Much to his dismay, Dale spilled half the bottle of magic shower water into a plastic tray full of lime Kool-Aid packets. In horror, Dale watched as the magic water penetrated the thin paper envelopes and turned a rich shade of green.
"Bummer, dude," Scott sympathized. "But anyway, you still have half the bottle. Maybe that'll be enough."
"Yeah, but maybe not, and what if half a bottle isn't enough? I could get stuck halfway in between or some screwy thing."
"You could always ask Jon if he has any more supposedly magic water," Scott suggested. "Or you could throw it all away, and tell him it didn't work, and see what he says. I think this whole proposition is a hoax and you fell for it."
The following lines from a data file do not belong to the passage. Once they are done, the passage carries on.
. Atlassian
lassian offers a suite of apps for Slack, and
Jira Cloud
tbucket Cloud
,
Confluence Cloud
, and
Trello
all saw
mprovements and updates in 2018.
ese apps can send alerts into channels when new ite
"What the hell; I'll just drink the Kool-Aid," Dale decided. "I mean, it's Kool-Aid. It's gotta be safe, right?" And with that, Dale drank all the magic green water he could from the corner of the tray, and then downed the contents of the half-empty bottle."
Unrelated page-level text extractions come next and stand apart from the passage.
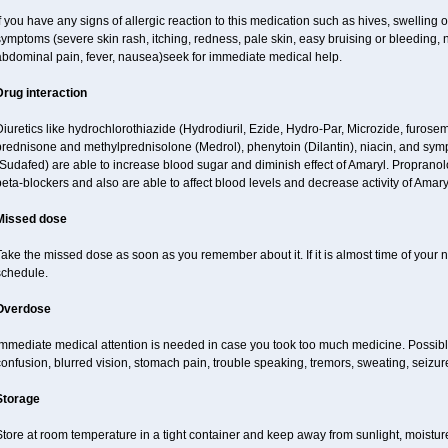
f you have any signs of allergic reaction to this medication such as hives, swelling o
ymptoms (severe skin rash, itching, redness, pale skin, easy bruising or bleeding, 
abdominal pain, fever, nausea)seek for immediate medical help.
Drug interaction
iuretics like hydrochlorothiazide (Hydrodiuril, Ezide, Hydro-Par, Microzide, furosem
prednisone and methylprednisolone (Medrol), phenytoin (Dilantin), niacin, and s
Sudafed) are able to increase blood sugar and diminish effect of Amaryl. Propranol
eta-blockers and also are able to affect blood levels and decrease activity of Amary
Missed dose
ake the missed dose as soon as you remember about it. If it is almost time of your ne
schedule.
Overdose
Immediate medical attention is needed in case you took too much medicine. Possibl
onfusion, blurred vision, stomach pain, trouble speaking, tremors, sweating, seizu
Storage
tore at room temperature in a tight container and keep away from sunlight, moisture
"Whoa! It's starting! Would you come in the ladies room with me?" Dale asked Scott.
"Sorry, dude; I can't do that. We can both go in the men's room, though," Scott replied.
"Yeah, right. When's the last time you saw a guy dressed like me in the men's room. Ohmigosh! Wait out here, would you?" Dale shouted as he raced all alone toward the ladies room.